497 1 alfrank497s.htm 497 Blu Giant, LLC

Al Frank_Mutual Funds

 

Al Frank Fund

Investor Class (Symbol: VALUX)

Advisor Class (Symbol: VALAX)

 

Al Frank Dividend Value Fund

Investor Class (Symbol: VALDX)

Advisor Class (Symbol: VALEX)

 

each a series of Northern Lights Fund Trust II

(each a “Fund,” collectively the “Funds”)

 

Supplement dated February 23, 2017

to the Funds’ Prospectus and Statement of Additional Information (“SAI”) dated May 1, 2016

 

The following amended information contained in the Funds’ current Prospectus and SAI.

 

At a meeting held on October 24-25, 2016, the Board of Trustees of Northern Lights Fund Trust II (the “Board”), including a majority of the independent trustees, approved an Agreement and Plan of Reorganization (the “Plan”) which contemplates the reorganization of the Al Frank Dividend Value Fund (the “Dividend Value Fund”) with and into the Al Frank Fund (the “Reorganization”). The Board, after careful consideration, unanimously approved the Plan. After considering the recommendation of the Funds’ adviser, AFAM Capital, Inc. (the “Adviser”), the Board concluded that: (i) the reorganization is in the best interests of each Fund; and (ii) the interests of the shareholders of each Fund will not be diluted as a result of the Reorganization.

 

The Board also called for a special meeting of the shareholders of the Dividend Value Fund (“Meeting”) to vote on the Reorganization.
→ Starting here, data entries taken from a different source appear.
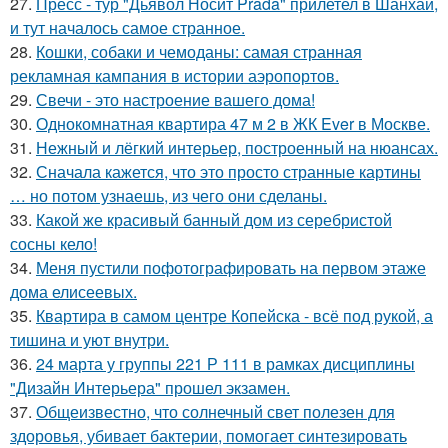
27.
Пресс - тур "Дьявол Носит Prada" прилетел в Шанхай,
и тут началось самое странное.
28.
Кошки, собаки и чемоданы: самая странная
рекламная кампания в истории аэропортов.
29.
Свечи - это настроение вашего дома!
30.
Однокомнатная квартира 47 м 2 в ЖК Ever в Москве.
31.
Нежный и лёгкий интерьер, построенный на нюансах.
32.
Сначала кажется, что это просто странные картины
… но потом узнаешь, из чего они сделаны.
33.
Какой же красивый банный дом из серебристой
сосны кело!
34.
Меня пустили пофотографировать на первом этаже
дома елисеевых.
35.
Квартира в самом центре Копейска - всё под рукой, а
тишина и уют внутри.
36.
24 марта у группы 221 Р 111 в рамках дисциплины
"Дизайн Интерьера" прошел экзамен.
37.
Общеизвестно, что солнечный свет полезен для
здоровья, убивает бактерии, помогает синтезировать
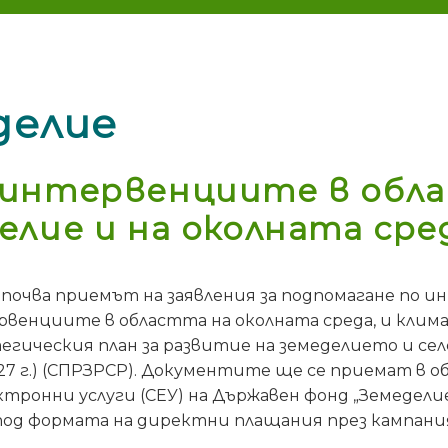
делие
 интервенциите в обл
лие и на околната сре
започва приемът на заявления за подпомагане по
рвенциите в областта на околната среда, и кли
гическия план за развитие на земеделието и сел
027 г.) (СПРЗРСР). Документите ще се приемат в 
тронни услуги (СЕУ) на Държавен фонд „Земеделие“
д формата на директни плащания през кампани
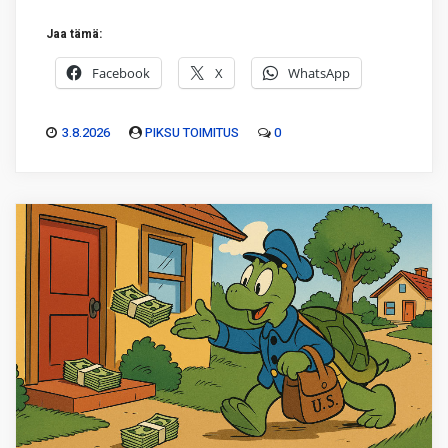
Jaa tämä:
Facebook
X
WhatsApp
3.8.2026
PIKSU TOIMITUS
0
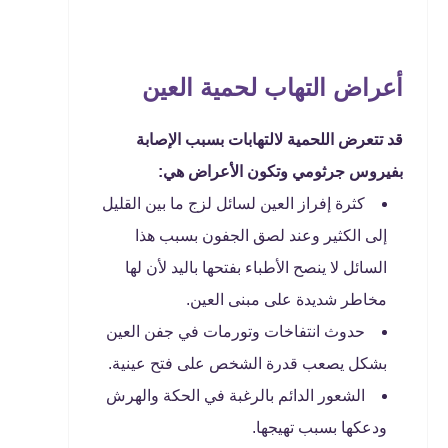
أعراض التهاب لحمية العين
قد تتعرض اللحمية لالتهابات بسبب الإصابة
بفيروس جرثومي وتكون الأعراض هي:
كثرة إفراز العين لسائل لزج ما بين القليل
إلى الكثير وعند لصق الجفون بسبب هذا
السائل لا ينصح الأطباء بفتحها باليد لأن لها
مخاطر شديدة على مبنى العين.
حدوث انتفاخات وتورمات في جفن العين
بشكل يصعب قدرة الشخص على فتح عينية.
الشعور الدائم بالرغبة في الحكة والهرش
ودعكها بسبب تهيجها.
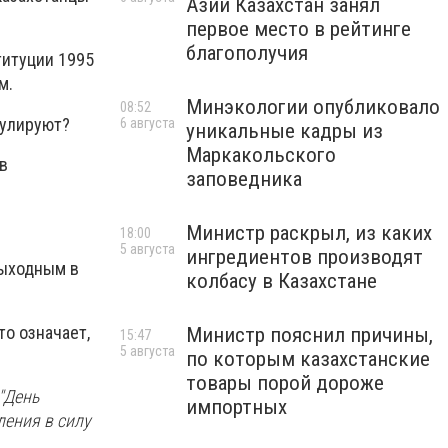
Азии Казахстан занял
первое место в рейтинге
благополучия
титуции 1995
м.
Минэкологии опубликовало
08:52
нулируют?
6 августа
уникальные кадры из
Маркакольского
в
заповедника
Министр раскрыл, из каких
18:00
5 августа
ингредиентов производят
выходным в
колбасу в Казахстане
то означает,
Министр пояснил причины,
15:47
5 августа
по которым казахстанские
товары порой дороже
"День
импортных
ления в силу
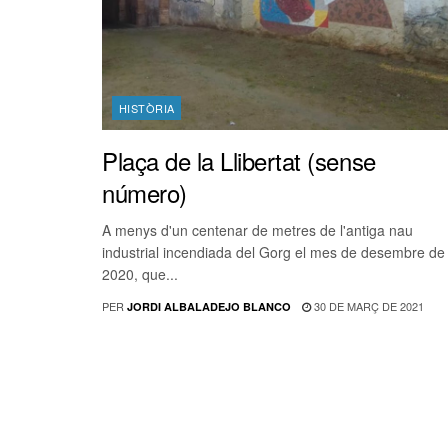
HISTÒRIA
Plaça de la Llibertat (sense
número)
A menys d'un centenar de metres de l'antiga nau
industrial incendiada del Gorg el mes de desembre de
2020, que...
PER
30 DE MARÇ DE 2021
JORDI ALBALADEJO BLANCO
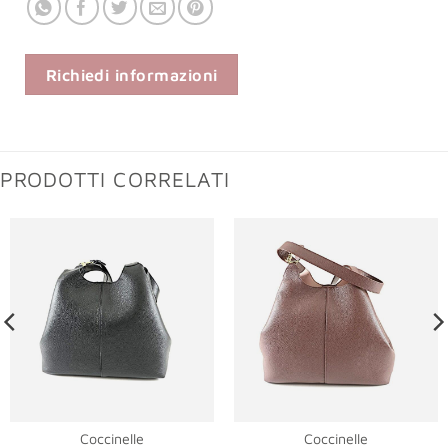
Richiedi informazioni
PRODOTTI CORRELATI
Coccinelle
Coccinelle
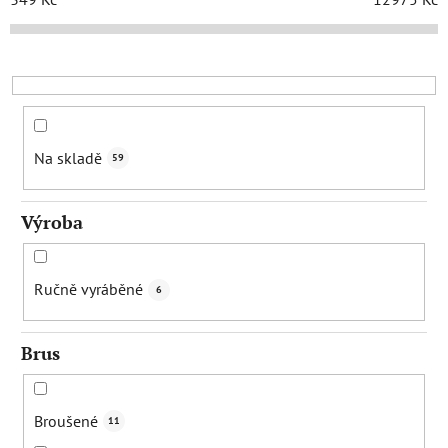
p
r
o
d
u
k
Na skladě
59
t
ů
Výroba
Ručně vyráběné
6
Brus
Broušené
11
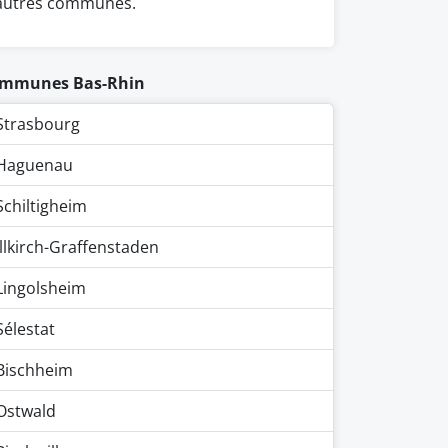
autres communes.
mmunes Bas-Rhin
Strasbourg
Haguenau
Schiltigheim
Illkirch-Graffenstaden
Lingolsheim
Sélestat
Bischheim
Ostwald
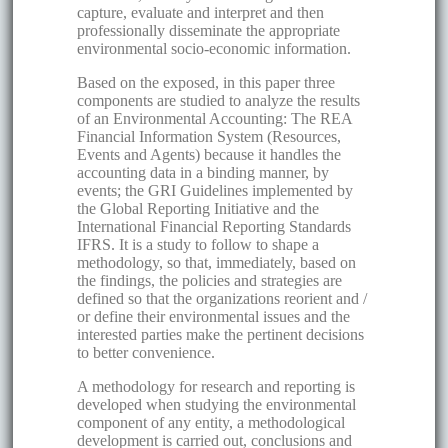
capture, evaluate and interpret and then
professionally disseminate the appropriate
environmental socio-economic information.
Based on the exposed, in this paper three
components are studied to analyze the results
of an Environmental Accounting: The REA
Financial Information System (Resources,
Events and Agents) because it handles the
accounting data in a binding manner, by
events; the GRI Guidelines implemented by
the Global Reporting Initiative and the
International Financial Reporting Standards
IFRS. It is a study to follow to shape a
methodology, so that, immediately, based on
the findings, the policies and strategies are
defined so that the organizations reorient and /
or define their environmental issues and the
interested parties make the pertinent decisions
to better convenience.
A methodology for research and reporting is
developed when studying the environmental
component of any entity, a methodological
development is carried out, conclusions and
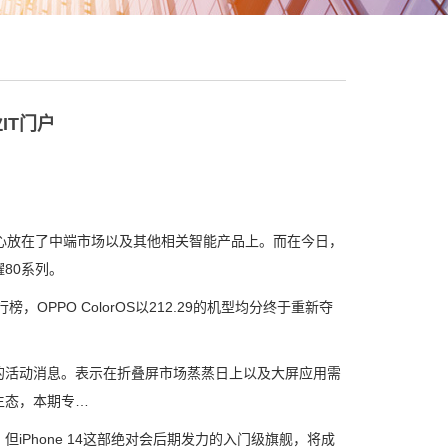
IT门户
放在了中端市场以及其他相关智能产品上。而在今日，
80系列。
PPO ColorOS以212.29的机型均分终于重新夺
场的活动消息。表示在折叠屏市场蒸蒸日上以及大屏应用需
生态，本期专…
hone 14这部绝对会后期发力的入门级旗舰，将成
The Meeting will be held on April 20, 2017, and, if approved, the Reorganization is scheduled to be effective as of the close of business on April 21, 2017. More information about the date of the meeting is provided in the proxy solicitation materials for the Reorganization.

 

The Reorganization is being proposed for several reasons, including: (i) shareholders of the Dividend Value Fund will remain invested in an open-end fund that has greater net assets at the time of and following the Reorganization; (ii) shareholders of the Dividend Value Fund will experience expense savings as the Al Frank Fund has a lower expense ratio (before and after waiver) than the Dividend Value Fund: (iii) the Reorganization may increase the combined Al Frank Fund’s prospects for increased sales and economies of scale perhaps further lowering the total annual operating expense ratio as certain fixed fees are spread across a larger asset base; and (iv) the Reorganization may represent the most effective use of investment resources and may create an environment with the best opportunity for successful long-term investing on behalf of shareholders.

 

 

 
 

If the Reorganization is approved by the shareholders of the Dividend Value Fund, the Plan contemplates the transfer to the Al Frank Fund of all of the assets and liabilities of the Dividend Value Fund solely in exchange for shares of beneficial interest of the Al Frank Fund. Following the transfer, Investor Class and Advisor Class shares of the Al Frank Fund will be distributed to Investor Class and Advisor Class shareholders of the Dividend Value Fund in liquidation of the Dividend Value Fund and the Dividend Value Fund will subsequently be terminated as a series of the Trust. As a result of the Reorganization, each shareholder of the Dividend Value Fund will receive full and fractional Investor Class and Advisor Class shares of the Al Frank Fund equal in aggregate net asset value at the time of the Reorganization to the aggregate net asset value of such shareholder’s Investor Class and Advisor Class shares of the Dividend Value Fund immediately prior to the Reorganization.

 

The Reorganization is intended to qualify as a tax-free reorganization for federal income tax purposes and the closing of the Reorganization is conditioned upon, among other things, receiving an opinion of counsel to the effect that the proposed Reorganization will qualify as a tax-free reorganization for federal income tax purposes. Assuming the Reorganization qualifies for such treatment, shareholders will not recognize a taxable gain or loss for federal income tax purposes as a result of the Reorganization.

 

If shareholders of the Dividend Value Fund do not vote to approve the Reorganization, the Board will consider other possible courses of action in the best interests of shareholders, including continuation of the Dividend Value Fund as is, the Dividend Value Fund’s liquidation or seeking shareholder approval of amended proposals.

 

For more information about the Al Frank Fund, please review the Funds’ Prospectus which you can find online at www.alfrankfunds.com or call the Funds at 1-888-263-6443 and request a copy be mailed to you.

 

In addition, shareholders of the Dividend Value Fund as of February 14, 2017 (the record date) will receive a Combined Prospectus/Proxy Statement which describes the Reorganization in more detail, including a summary of the Board’s considerations in approving the Reorganization and Plan, as well as provides additional information about the Al Frank Fund.

 


You should read this Supplement in conjunction with the Prospectus and Statement of Additional Information for Investor Class and Advisor Class shares dated May 1, 2016, which provides information that you should know about the Funds before investing and should be retained for future reference. These documents are available upon request and without charge by calling the Funds at 1-888-263-6443.